The old man then recited in a dignified voice a verse from the Qur’an, “God has made unbelief, immorality, and disobedience odious to you. As for those who act wantonly, their resting place will be the flames.”
“I asked some questions,” Bahjat said angrily, “and I have a right to get answers.”
One of the men said in a commanding voice, “Ask questions that benefit your Muslim brethren.”
Bahjat thought for some moments, then said, “I have a question for the master. Is it true, Master, that the non-believer Napoleon had only one testicle when he occupied Muslim Egypt?”
The old man said in a scolding and contemptuous manner, “Behave, boy!”
Bahjat faced the men sitting near him and said, “You’re asking for honey from a ferret, and expecting to be guided by someone who sees a tall and broad man as a boy. God save you and us from what happens to boys!”
The old man became angry, and those who admired him, his seekers, supporters, and students, were also angry. They attacked Bahjat in a group, descending upon him with their shoes. He resisted, telling them to stop beating him because his blood might stain the precious carpets. They dragged him to the courtyard of the mosque and continued hitting him until he fainted. Then, together they picked him up and threw him outside.
When Bahjat woke up from his faint, he hailed a taxi and asked the driver to take him home. Once there, he tried to speak with his mother and the police, to let them know what had happened. But he couldn’t utter even one word, and died a few days later from his wounds. Bahija felt like a combination of widow and orphan. Her house was full of women offering condolence, and she heard some of them whisper something about her son’s muteness. She was about to talk back and tell them at length about her son who talked in his cradle, but she changed her mind and with quick steps put some distance between herself and them, as though they were rotting corpses. Thereafter, Bahija slowly cast off all words, and every time she sank deep into silence she was given the opportunity to see her son groveling in the dirt, crying from the fatal wounds he had received on his head.
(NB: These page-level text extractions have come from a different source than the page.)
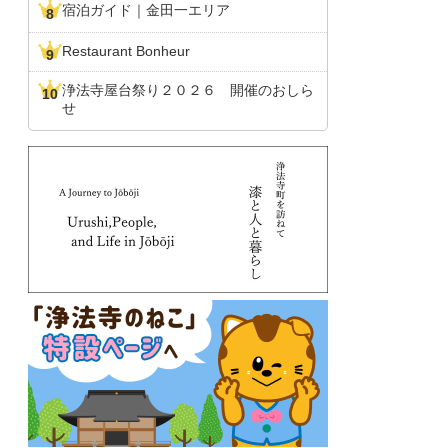
宿泊ガイド｜金田一エリア
Restaurant Bonheur
浄法寺屋台祭り２０２６ 開催のおしら
せ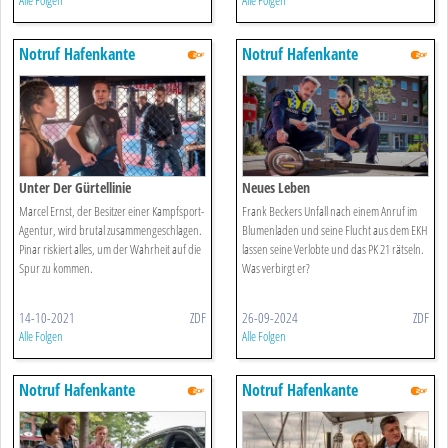
Alle Folgen
Alle Folgen
Notruf Hafenkante
Notruf Hafenkante
Unter Der Gürtellinie
Neues Leben
Marcel Ernst, der Besitzer einer Kampfsport-
Frank Beckers Unfall nach einem Anruf im
Agentur, wird brutal zusammengeschlagen.
Blumenladen und seine Flucht aus dem EKH
Pinar riskiert alles, um der Wahrheit auf die
lassen seine Verlobte und das PK 21 rätseln.
Spur zu kommen.
Was verbirgt er?
14-10-2021
ZDF
26-09-2024
ZDF
Alle Folgen
Alle Folgen
Notruf Hafenkante
Notruf Hafenkante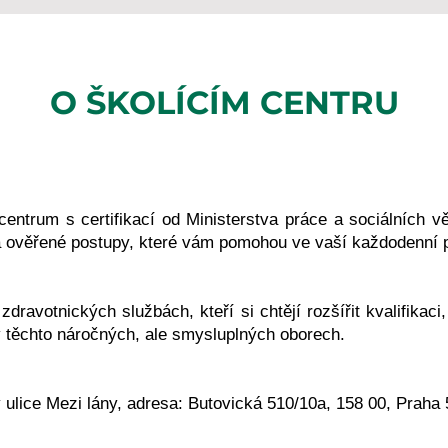
O ŠKOLÍCÍM CENTRU
entrum s certifikací od Ministerstva práce a sociálních vě
 ověřené postupy, které vám pomohou ve vaší každodenní p
zdravotnických službách, kteří si chtějí rozšířit kvalifikaci,
 v těchto náročných, ale smysluplných oborech.
y ulice Mezi lány, adresa: Butovická 510/10a, 158 00, Praha 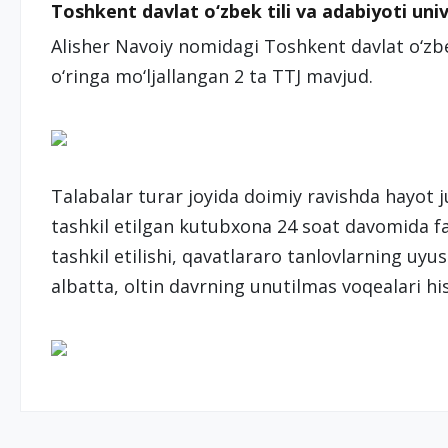
Toshkent davlat o‘zbek tili va adabiyoti uni
Alisher Navoiy nomidagi Toshkent davlat o‘zbek
o‘ringa mo‘ljallangan 2 ta TTJ mavjud.
Talabalar turar joyida doimiy ravishda hayot 
tashkil etilgan kutubxona 24 soat davomida fa
tashkil etilishi, qavatlararo tanlovlarning uyushti
albatta, oltin davrning unutilmas voqealari h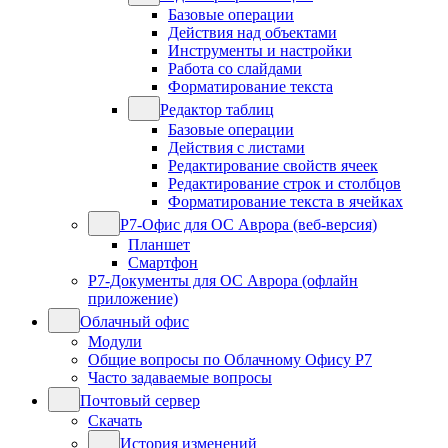
Базовые операции
Действия над объектами
Инструменты и настройки
Работа со слайдами
Форматирование текста
Редактор таблиц
Базовые операции
Действия с листами
Редактирование свойств ячеек
Редактирование строк и столбцов
Форматирование текста в ячейках
Р7-Офис для ОС Аврора (веб-версия)
Планшет
Смартфон
Р7-Документы для ОС Аврора (офлайн
приложение)
Облачный офис
Модули
Общие вопросы по Облачному Офису Р7
Часто задаваемые вопросы
Почтовый сервер
Скачать
История изменений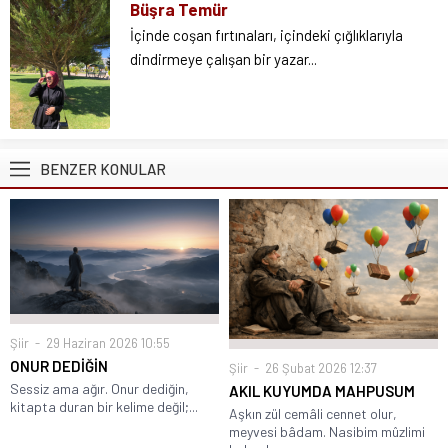
Büşra Temür
İçinde coşan fırtınaları, içindeki çığlıklarıyla
dindirmeye çalışan bir yazar...
BENZER KONULAR
Şiir
29 Haziran 2026 10:55
ONUR DEDİĞİN
Şiir
26 Şubat 2026 12:37
Sessiz ama ağır. Onur dediğin,
AKIL KUYUMDA MAHPUSUM
kitapta duran bir kelime değil;...
Aşkın zül cemâli cennet olur,
meyvesi bâdam. Nasibim mûzlimi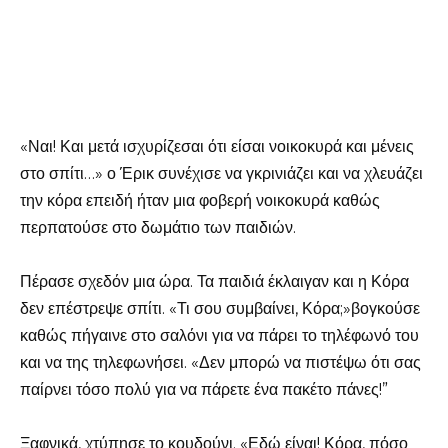
«Ναι! Και μετά ισχυρίζεσαι ότι είσαι νοικοκυρά και μένεις
στο σπίτι…» ο Έρικ συνέχισε να γκρινιάζει και να χλευάζει
την κόρα επειδή ήταν μια φοβερή νοικοκυρά καθώς
περπατούσε στο δωμάτιο των παιδιών.
Πέρασε σχεδόν μια ώρα. Τα παιδιά έκλαιγαν και η Κόρα
δεν επέστρεψε σπίτι. «Τι σου συμβαίνει, Κόρα;»βογκούσε
καθώς πήγαινε στο σαλόνι για να πάρει το τηλέφωνό του
και να της τηλεφωνήσει. «Δεν μπορώ να πιστέψω ότι σας
παίρνει τόσο πολύ για να πάρετε ένα πακέτο πάνες!”
Ξαφνικά, χτύπησε το κουδούνι. «Εδώ είναι! Κόρα, πόσο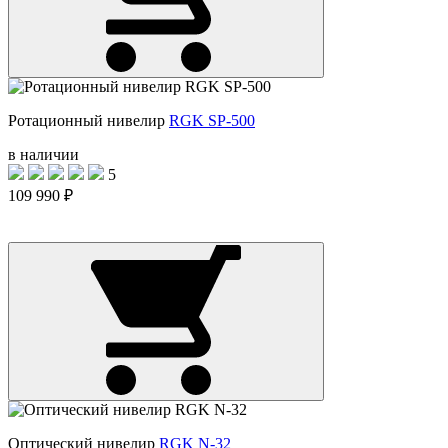
Ротационный нивелир
RGK SP-500
в наличии
5
109 990 ₽
Оптический нивелир
RGK N-32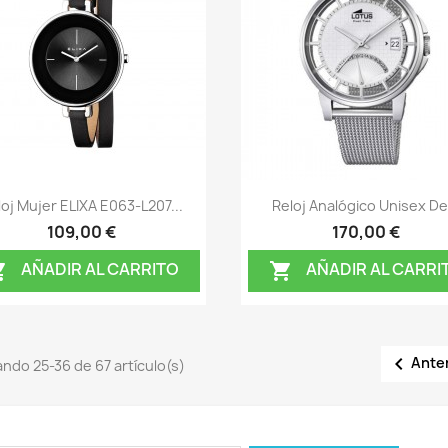
Vista rápida
Vista rápida


loj Mujer ELIXA E063-L207...
Reloj Analógico Unisex De.
109,00 €
170,00 €
AÑADIR AL CARRITO
AÑADIR AL CARRI



Ante
ndo 25-36 de 67 artículo(s)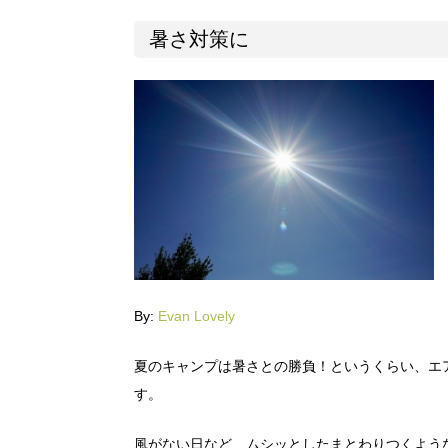
暑さ対策に
By:
Evan Lovely
夏のキャンプは暑さとの勝負！というくらい、エ
す。
風がない日など、ムシッとしたまとわりつくよう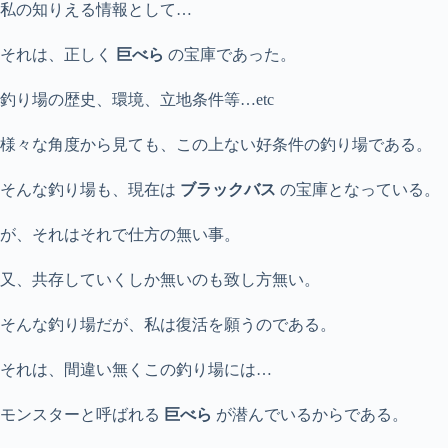
私の知りえる情報として…
それは、正しく
巨べら
の宝庫であった。
釣り場の歴史、環境、立地条件等…etc
様々な角度から見ても、この上ない好条件の釣り場である。
そんな釣り場も、現在は
ブラックバス
の宝庫となっている。
が、それはそれで仕方の無い事。
又、共存していくしか無いのも致し方無い。
そんな釣り場だが、私は復活を願うのである。
それは、間違い無くこの釣り場には…
モンスターと呼ばれる
巨べら
が潜んでいるからである。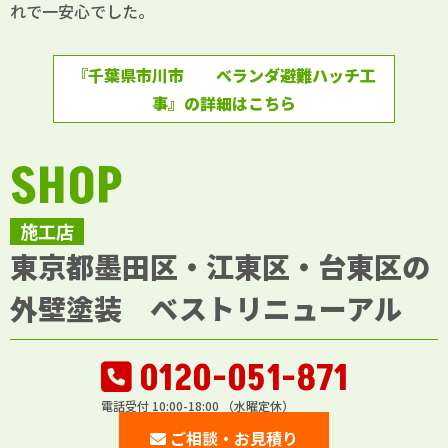
れで一安心でした。
『千葉県市川市 ベランダ避難ハッチ工
事』の詳細はこちら
SHOP
施工店
東京都墨田区・江東区・台東区の
外壁塗装 ベストリニューアル
0120-051-871
電話受付 10:00-18:00 （水曜定休）
ご相談・お見積り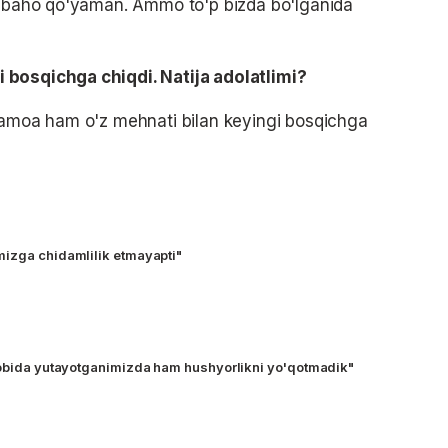
ki baho qo'yaman. Ammo to'p bizda bo'lganida
 bosqichga chiqdi. Natija adolatlimi?
 jamoa ham o'z mehnati bilan keyingi bosqichga
mizga chidamlilik etmayapti"
sobida yutayotganimizda ham hushyorlikni yo'qotmadik"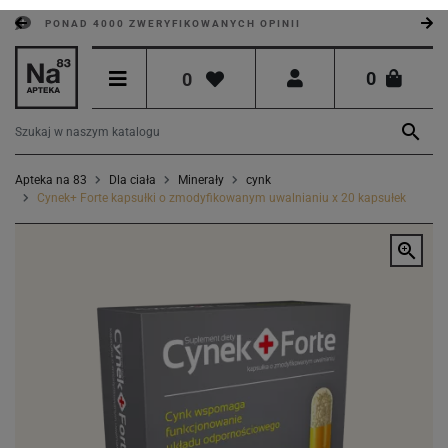
PONAD 4000 ZWERYFIKOWANYCH OPINII
0
0

Apteka na 83
Dla ciała
Minerały
cynk
Cynek+ Forte kapsułki o zmodyfikowanym uwalnianiu x 20 kapsułek
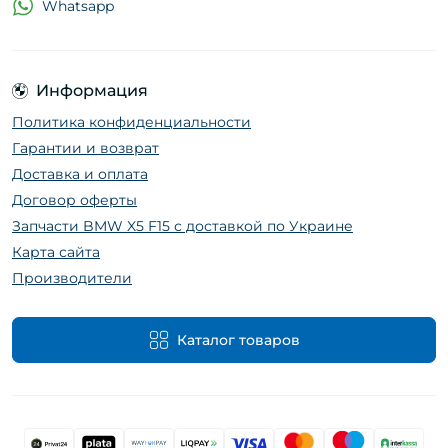
Whatsapp
Информация
Политика конфиденциальности
Гарантии и возврат
Доставка и оплата
Договор оферты
Запчасти BMW X5 F15 с доставкой по Украине
Карта сайта
Производители
Каталог товаров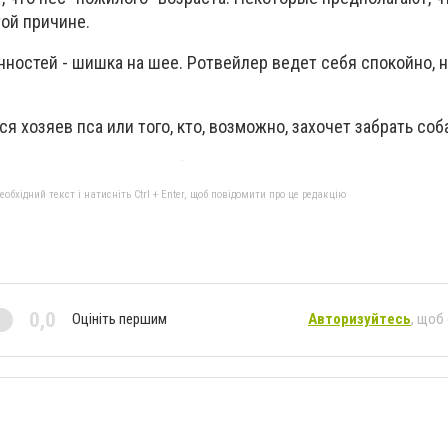
той причине.
ностей - шишка на шее. Ротвейлер ведет себя спокойно, н
я хозяев пса или того, кто, возможно, захочет забрать соб
бхідний текст і натисніть Ctrl + Enter, щоб повідомити про це редакцію
0,0
Оцініть першим
Авторизуйтесь
, щоб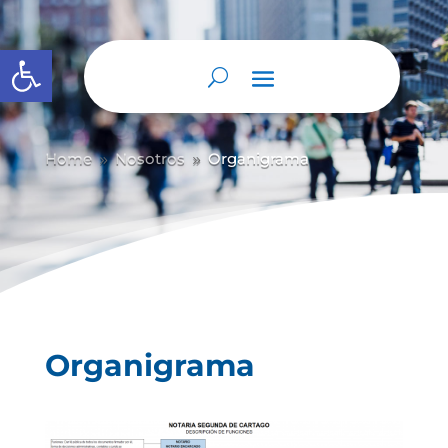
Abrir barra de herramientas
Home
Nosotros
Organigrama
9
9
Organigrama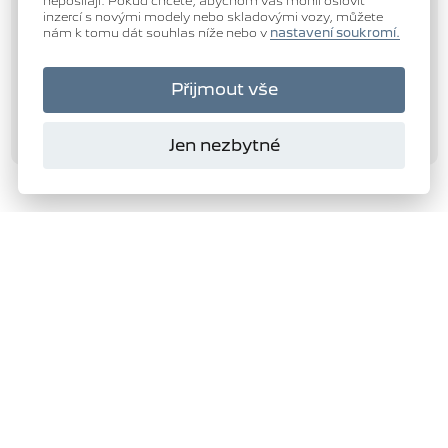
neposílají. Pokud chcete, abychom vás mohli oslovit
inzercí s novými modely nebo skladovými vozy, můžete
nám k tomu dát souhlas níže nebo v
nastavení soukromí.
Přijmout vše
Jen nezbytné
Domanský
s.r.o.
Autorizovaný dealer
PEUGEOT
276
VYBRAT SKLADOVÝ VŮZ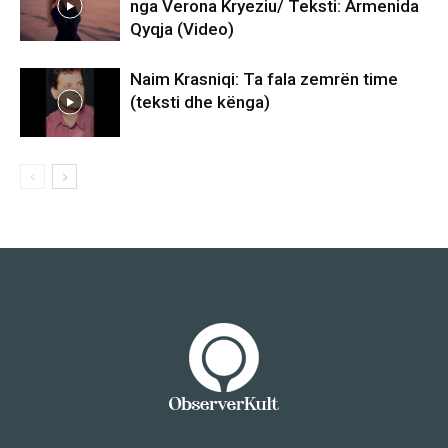
nga Verona Kryeziu/ Teksti: Armenida
Qyqja (Video)
Naim Krasniqi: Ta fala zemrën time
(teksti dhe kënga)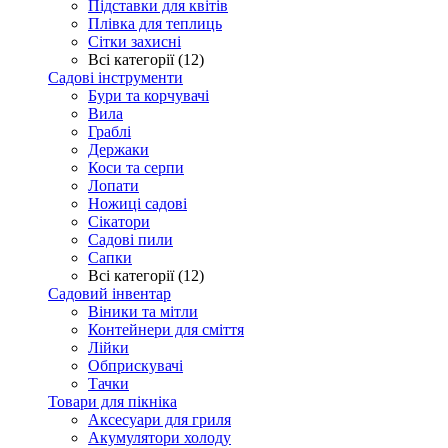
Підставки для квітів
Плівка для теплиць
Сітки захисні
Всі категорії (12)
Садові інструменти
Бури та корчувачі
Вила
Граблі
Держаки
Коси та серпи
Лопати
Ножиці садові
Сікатори
Садові пили
Сапки
Всі категорії (12)
Садовий інвентар
Віники та мітли
Контейнери для сміття
Лійки
Обприскувачі
Тачки
Товари для пікніка
Аксесуари для гриля
Акумулятори холоду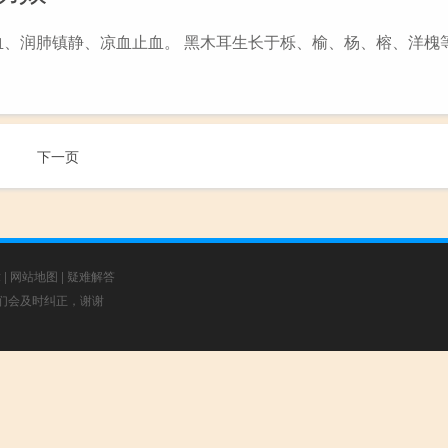
、润肺镇静、凉血止血。 黑木耳生长于栎、榆、杨、榕、洋槐
下一页
章
|
网站地图
|
疑难解答
，我们会及时纠正，谢谢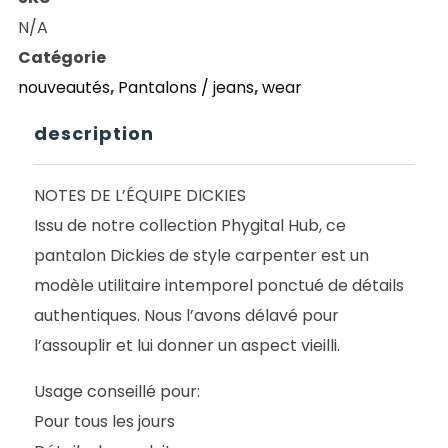
DC
N/A
CARPENTER
Catégorie
PANT
nouveautés
,
Pantalons / jeans
,
wear
BROWN
DUCK
description
NOTES DE L’ÉQUIPE DICKIES
Issu de notre collection Phygital Hub, ce
pantalon Dickies de style carpenter est un
modèle utilitaire intemporel ponctué de détails
authentiques. Nous l’avons délavé pour
l’assouplir et lui donner un aspect vieilli.
Usage conseillé pour:
Pour tous les jours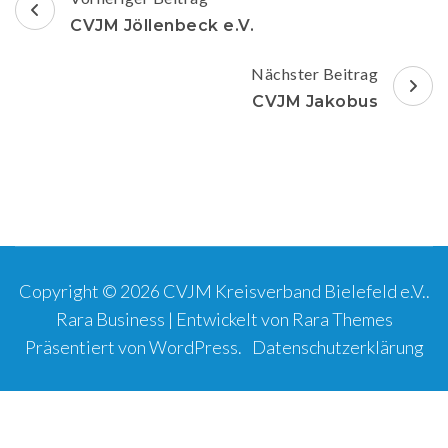
CVJM Jöllenbeck e.V.
Nächster Beitrag
CVJM Jakobus
Copyright © 2026
CVJM Kreisverband Bielefeld e.V.
.
Rara Business | Entwickelt von
Rara Themes
Präsentiert von
WordPress
.
Datenschutzerklärung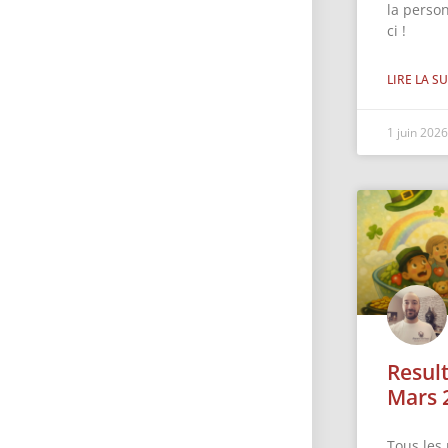
la perso
ci !
LIRE LA SU
1 juin 202
Resul
Mars 
Tous les 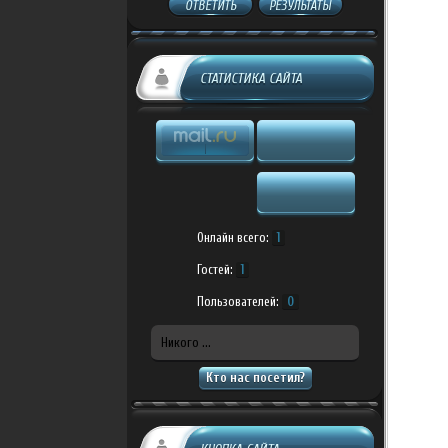
ОТВЕТИТЬ
РЕЗУЛЬТАТЫ
СТАТИСТИКА САЙТА
Онлайн всего:
1
Гостей:
1
Пользователей:
0
Никого ...
Кто нас посетил?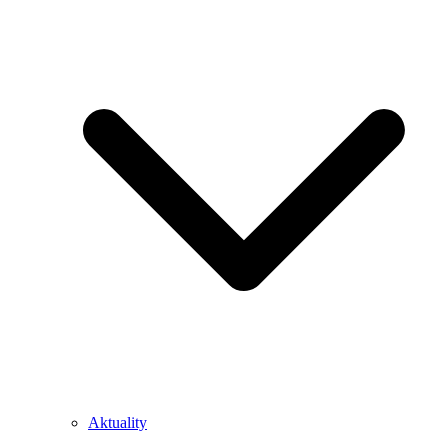
Aktuality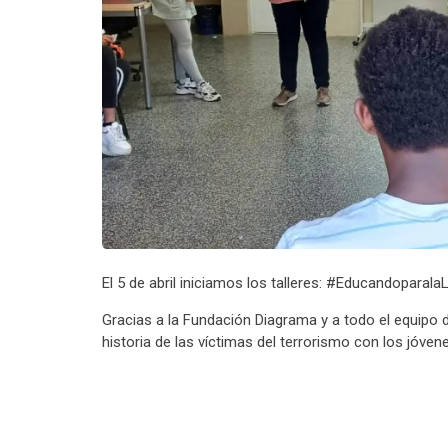
El 5 de abril iniciamos los talleres: #Educandopara
Gracias a la Fundación Diagrama y a todo el equipo d
historia de las víctimas del terrorismo con los jóven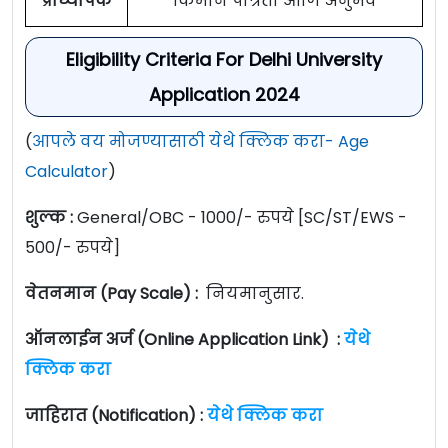
प्राध्यापक
किमान पात्रता आणि अनुभव
Eligibility Criteria For Delhi University
Application 2024
(
आपले वय मोजण्यासाठी येथे क्लिक करा- Age
Calculator
)
शुल्क :
General/OBC - 1000/- रुपये [SC/ST/EWS -
500/- रुपये]
वेतनमान (Pay Scale) :
नियमानुसार.
ऑनलाईन अर्ज (Online Application Link) :
येथे
क्लिक करा
जाहिरात (Notification) :
येथे क्लिक करा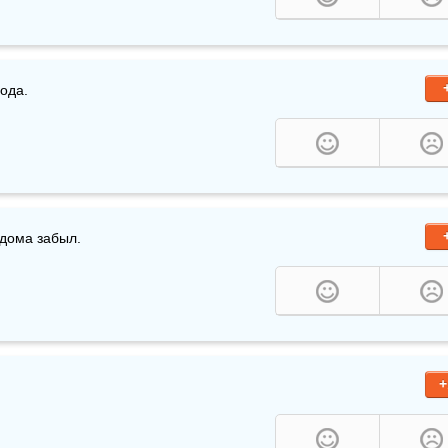
лода.
 дома забыл.
+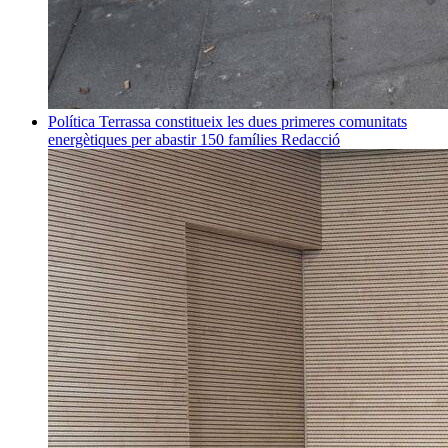
Política
Terrassa constitueix les dues primeres comunitats
energètiques per abastir 150 famílies
Redacció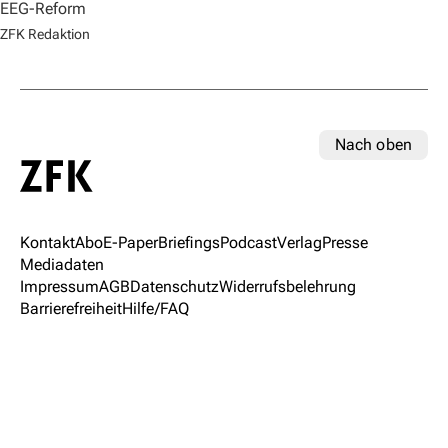
EEG-Reform
ZFK Redaktion
Nach oben
Kontakt
Abo
E-Paper
Briefings
Podcast
Verlag
Presse
Mediadaten
Impressum
AGB
Datenschutz
Widerrufsbelehrung
Barrierefreiheit
Hilfe/FAQ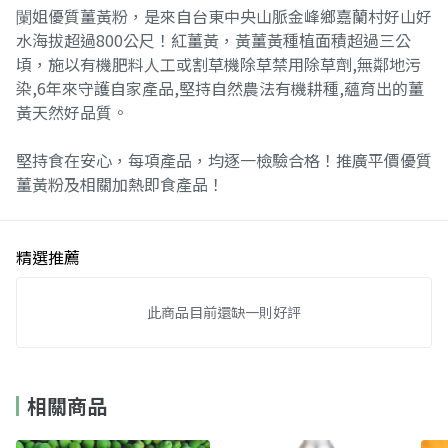
䦨姐優質薑黃粉，是來自台東中央山脈金峰鄉嘉蘭村好山好
水海拔超過800公尺！紅薑黃，黃薑黃種植面積超過三公
頃，施以有機肥料人工或割草機除草禁用除草劑,無鄰地污
染,6年來守護自家產品,堅持自然農法有機耕種,蘊育出的薑
黃天然好品質。
堅持食在安心，每項產品，均逐一檢驗合格！推廣平價優質
薑黃粉及相關加熱即食產品！
精選推薦
此商品目前還缺一則好評
相關商品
But her silence instantly gave her son enough strength to bear his pain. He would go altogether beyond it, wipe his tears, and run over desert sands where no sun rose, no moon showed itself, and no stars glittered. He would not lose his way or strength, and would carry on running fast so that he might one day soon reach his mother and throw himself into her arms, a baby born a second time without the pangs of a difficult childbirth.